How to complete this task
Could you retype only the lines from the one containing "Artikelbeschreibung" through the final line of the entries, both included, skipping any images?

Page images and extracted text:
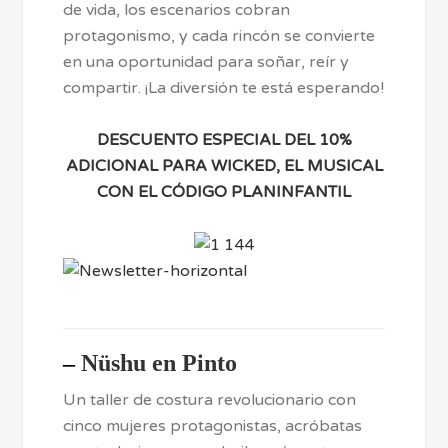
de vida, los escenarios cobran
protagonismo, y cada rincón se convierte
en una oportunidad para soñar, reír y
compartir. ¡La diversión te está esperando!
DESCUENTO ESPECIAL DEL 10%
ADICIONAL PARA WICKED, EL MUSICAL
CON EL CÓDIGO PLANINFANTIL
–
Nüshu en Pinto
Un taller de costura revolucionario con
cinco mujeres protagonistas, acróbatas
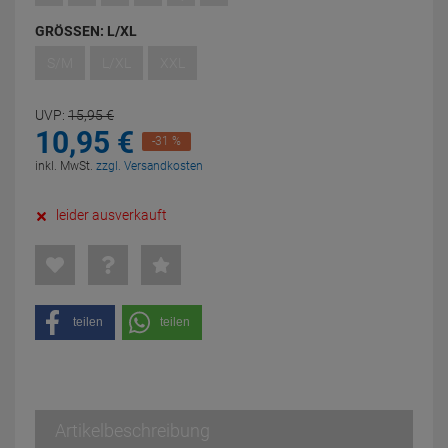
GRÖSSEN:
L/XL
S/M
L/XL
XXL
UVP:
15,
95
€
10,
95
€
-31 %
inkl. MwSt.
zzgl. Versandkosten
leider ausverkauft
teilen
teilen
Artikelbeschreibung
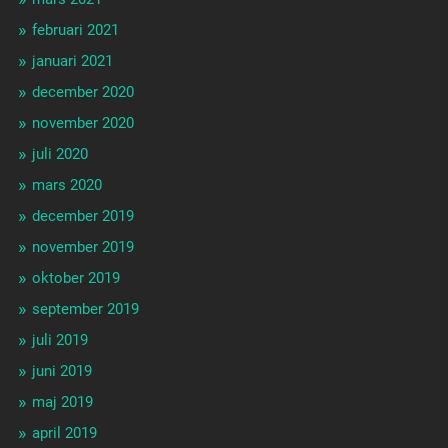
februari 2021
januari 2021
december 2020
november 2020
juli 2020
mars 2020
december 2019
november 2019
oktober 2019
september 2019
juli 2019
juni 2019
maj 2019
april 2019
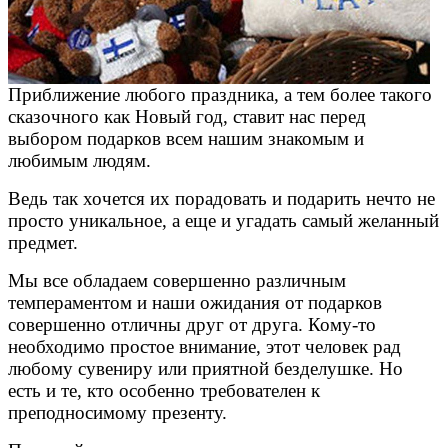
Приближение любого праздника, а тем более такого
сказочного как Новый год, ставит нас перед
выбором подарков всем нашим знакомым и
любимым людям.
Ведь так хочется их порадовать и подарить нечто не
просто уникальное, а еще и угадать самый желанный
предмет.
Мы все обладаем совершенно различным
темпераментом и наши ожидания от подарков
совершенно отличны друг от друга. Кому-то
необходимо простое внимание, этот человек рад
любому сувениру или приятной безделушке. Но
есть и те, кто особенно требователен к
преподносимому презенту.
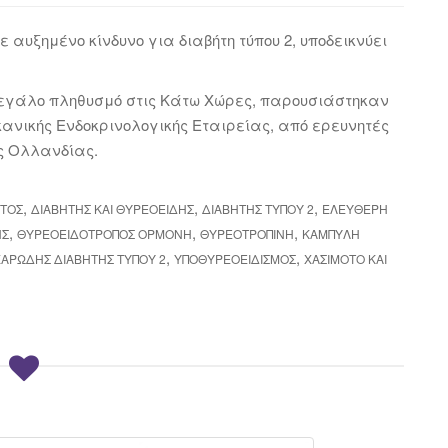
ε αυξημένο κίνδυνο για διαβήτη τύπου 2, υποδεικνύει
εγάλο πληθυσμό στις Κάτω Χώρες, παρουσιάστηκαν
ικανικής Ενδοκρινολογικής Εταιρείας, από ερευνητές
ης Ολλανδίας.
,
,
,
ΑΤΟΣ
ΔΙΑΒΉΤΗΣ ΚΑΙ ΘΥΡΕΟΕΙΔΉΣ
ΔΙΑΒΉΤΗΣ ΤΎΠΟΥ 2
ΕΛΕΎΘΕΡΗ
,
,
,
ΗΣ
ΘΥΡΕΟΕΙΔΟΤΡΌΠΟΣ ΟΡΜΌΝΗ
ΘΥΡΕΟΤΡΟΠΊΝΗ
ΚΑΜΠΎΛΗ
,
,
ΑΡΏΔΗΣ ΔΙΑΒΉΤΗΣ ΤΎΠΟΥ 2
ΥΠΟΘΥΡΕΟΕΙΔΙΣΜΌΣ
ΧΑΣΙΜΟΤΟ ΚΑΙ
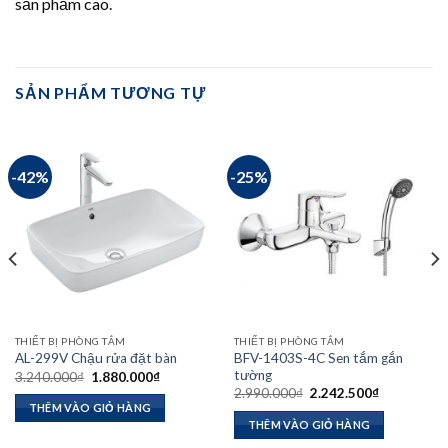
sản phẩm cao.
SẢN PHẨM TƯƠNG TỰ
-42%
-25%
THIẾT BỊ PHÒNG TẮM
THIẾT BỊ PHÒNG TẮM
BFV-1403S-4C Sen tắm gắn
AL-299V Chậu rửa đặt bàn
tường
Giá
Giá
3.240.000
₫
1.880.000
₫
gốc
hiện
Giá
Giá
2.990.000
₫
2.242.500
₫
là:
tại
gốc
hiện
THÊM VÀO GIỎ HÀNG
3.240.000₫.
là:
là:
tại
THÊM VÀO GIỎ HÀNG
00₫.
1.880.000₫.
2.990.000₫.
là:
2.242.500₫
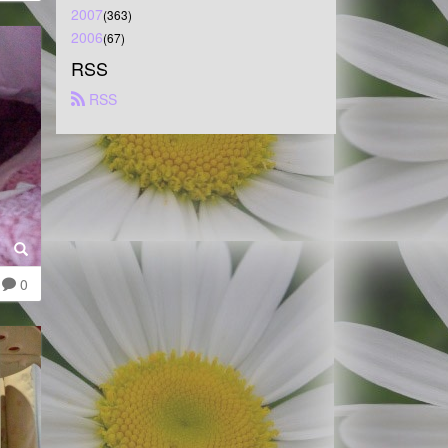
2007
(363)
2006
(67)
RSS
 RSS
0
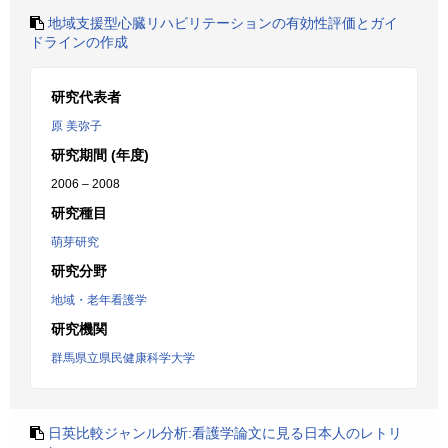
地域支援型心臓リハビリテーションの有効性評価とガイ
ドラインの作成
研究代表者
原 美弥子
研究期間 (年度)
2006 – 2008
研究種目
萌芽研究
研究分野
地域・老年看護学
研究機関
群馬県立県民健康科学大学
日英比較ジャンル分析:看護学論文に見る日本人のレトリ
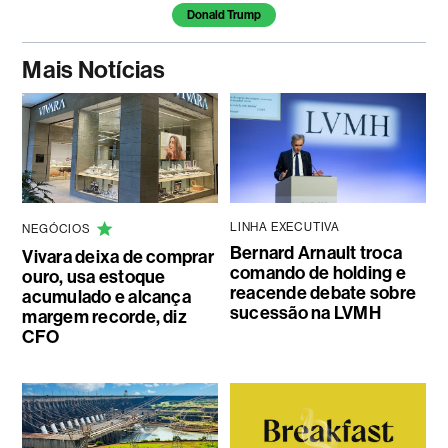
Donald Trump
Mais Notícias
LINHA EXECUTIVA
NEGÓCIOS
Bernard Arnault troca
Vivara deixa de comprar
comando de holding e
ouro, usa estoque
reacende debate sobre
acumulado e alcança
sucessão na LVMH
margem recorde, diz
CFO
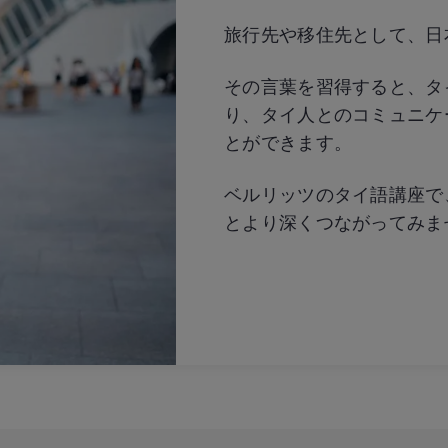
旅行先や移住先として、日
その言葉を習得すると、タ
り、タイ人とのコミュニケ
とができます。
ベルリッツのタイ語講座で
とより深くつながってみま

Final answer
Artikelbeschreibung
februari 2021
januari 2021
december 2020
november 2020
juli 2020
mars 2020
december 2019
november 2019
oktober 2019
september 2019
juli 2019
juni 2019
maj 2019
april 2019
Приближение любого праздника, а тем более такого
сказочного как Новый год, ставит нас перед
выбором подарков всем нашим знакомым и
любимым людям.
Ведь так хочется их порадовать и подарить нечто не
просто уникальное, а еще и угадать самый желанный
предмет.
Мы все обладаем совершенно различным
темпераментом и наши ожидания от подарков
совершенно отличны друг от друга. Кому-то
необходимо простое внимание, этот человек рад
любому сувениру или приятной безделушке. Но
есть и те, кто особенно требователен к
преподносимому презенту.
ε αυξημένο κίνδυνο για διαβήτη τύπου 2, υποδεικνύει
εγάλο πληθυσμό στις Κάτω Χώρες, παρουσιάστηκαν
ικανικής Ενδοκρινολογικής Εταιρείας, από ερευνητές
ης Ολλανδίας.
,
,
,
ΑΤΟΣ
ΔΙΑΒΉΤΗΣ ΚΑΙ ΘΥΡΕΟΕΙΔΉΣ
ΔΙΑΒΉΤΗΣ ΤΎΠΟΥ 2
ΕΛΕΎΘΕΡΗ
,
,
,
ΗΣ
ΘΥΡΕΟΕΙΔΟΤΡΌΠΟΣ ΟΡΜΌΝΗ
ΘΥΡΕΟΤΡΟΠΊΝΗ
ΚΑΜΠΎΛΗ
,
,
ΑΡΏΔΗΣ ΔΙΑΒΉΤΗΣ ΤΎΠΟΥ 2
ΥΠΟΘΥΡΕΟΕΙΔΙΣΜΌΣ
ΧΑΣΙΜΟΤΟ ΚΑΙ
sản phẩm cao.
SẢN PHẨM TƯƠNG TỰ
-42%
-25%
THIẾT BỊ PHÒNG TẮM
THIẾT BỊ PHÒNG TẮM
BFV-1403S-4C Sen tắm gắn
AL-299V Chậu rửa đặt bàn
tường
Giá
Giá
3.240.000
₫
1.880.000
₫
gốc
hiện
Giá
Giá
2.990.000
₫
2.242.500
₫
là:
tại
gốc
hiện
THÊM VÀO GIỎ HÀNG
3.240.000₫.
là:
là:
tại
THÊM VÀO GIỎ HÀNG
00₫.
1.880.000₫.
2.990.000₫.
là:
2.242.500₫
2007
(363)
2006
(67)
RSS
 RSS
0
地域支援型心臓リハビリテーションの有効性評価とガイ
ドラインの作成
研究代表者
原 美弥子
研究期間 (年度)
2006 – 2008
研究種目
萌芽研究
研究分野
地域・老年看護学
研究機関
群馬県立県民健康科学大学
日英比較ジャンル分析:看護学論文に見る日本人のレトリ
Donald Trump
Mais Notícias
LINHA EXECUTIVA
NEGÓCIOS
Bernard Arnault troca
Vivara deixa de comprar
comando de holding e
ouro, usa estoque
reacende debate sobre
acumulado e alcança
sucessão na LVMH
margem recorde, diz
CFO
旅行先や移住先として、日
その言葉を習得すると、タ
り、タイ人とのコミュニケ
とができます。
ベルリッツのタイ語講座で
とより深くつながってみま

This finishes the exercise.